A Folder is an optional organizational structure to hold Tests

Schema

A Schema is required by Horreum to define the meta-data associated with a Run

It allows Horreum to process the JSON content to provide validation, charting, and change detection

A Schema defines the following;

An optional expected structure of a Dataset via a JSON Validation Schema
Required Labels that define how to use the data in the JSON document
Optional Transformers, to transform uploaded JSON documents into one or more datasets.

A Schema can apply to an entire Run JSON document, or parts of a Run JSON document

Label

A Label is required to define how metrics are extracted from the JSON document and processed by Horreum.

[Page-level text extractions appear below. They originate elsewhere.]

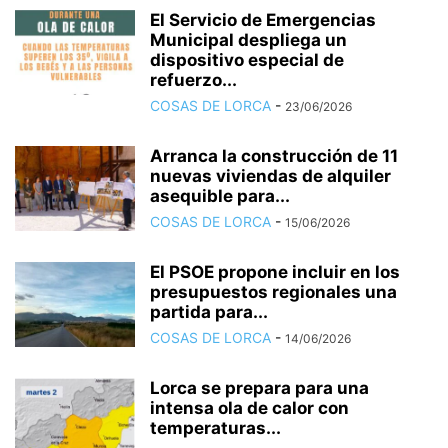
El Servicio de Emergencias
Municipal despliega un
dispositivo especial de
refuerzo...
COSAS DE LORCA
-
23/06/2026
Arranca la construcción de 11
nuevas viviendas de alquiler
asequible para...
COSAS DE LORCA
-
15/06/2026
El PSOE propone incluir en los
presupuestos regionales una
partida para...
COSAS DE LORCA
-
14/06/2026
Lorca se prepara para una
intensa ola de calor con
temperaturas...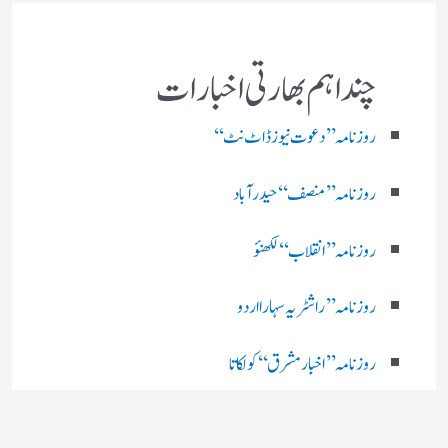
چند اہم بھارتی اخبارات
روز نامہ ’’ دعوت نیوز ڈاٹ نٹ‘‘
روزنامہ ’’ منصف‘‘ حیدر آباد
روزنامہ ’’ انقلاب‘‘ لکھنؤ
روز نامہ ’’راشٹریہ سہارا اردو
روزنامہ ’’اخبارمشرق‘‘ کولکاتا
روزنامہ ’’اعتماد‘‘ حیدرآباد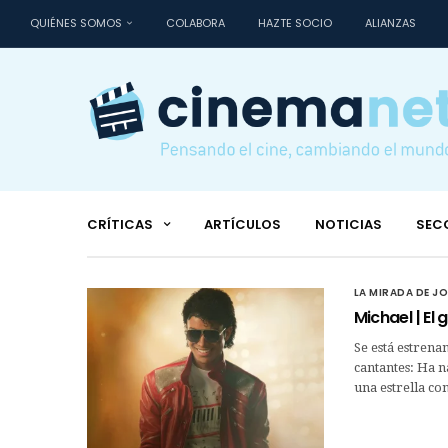
QUIÉNES SOMOS
COLABORA
HAZTE SOCIO
ALIANZAS
CRÍTICAS
ARTÍCULOS
NOTICIAS
SEC
LA MIRADA DE J
Michael | El 
Se está estrena
cantantes: Ha n
una estrella c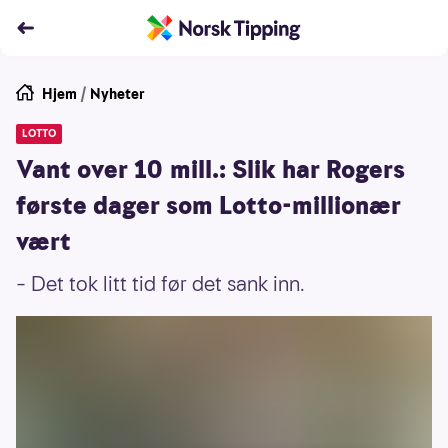
Hjem
/
Nyheter
LOTTO
Vant over 10 mill.: Slik har Rogers
første dager som Lotto-millionær
vært
– Det tok litt tid før det sank inn.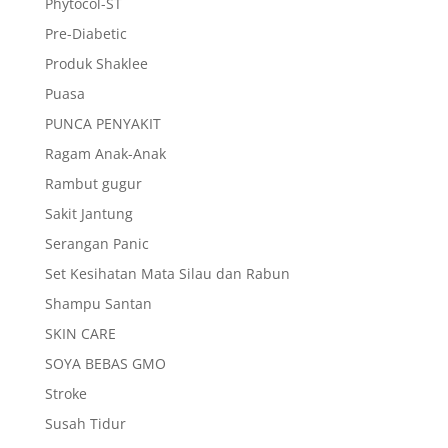
Phytocol-ST
Pre-Diabetic
Produk Shaklee
Puasa
PUNCA PENYAKIT
Ragam Anak-Anak
Rambut gugur
Sakit Jantung
Serangan Panic
Set Kesihatan Mata Silau dan Rabun
Shampu Santan
SKIN CARE
SOYA BEBAS GMO
Stroke
Susah Tidur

Labels are defined by one or more required Extractors and an optional Combination Function

There are 2 types of Labels:

Metrics Label: Describes a metric to be used for analysis, e.g. “Max Throughput”, “process RSS”, “startup time” etc
Filtering Label: Describes a value that can be used for filtering Datasets and ensuring that datasets are comparable, e.g. “Cluster Node Count”, “Product version” etc

A Label can be defined as either a Metrics label, a Filtering label, or both.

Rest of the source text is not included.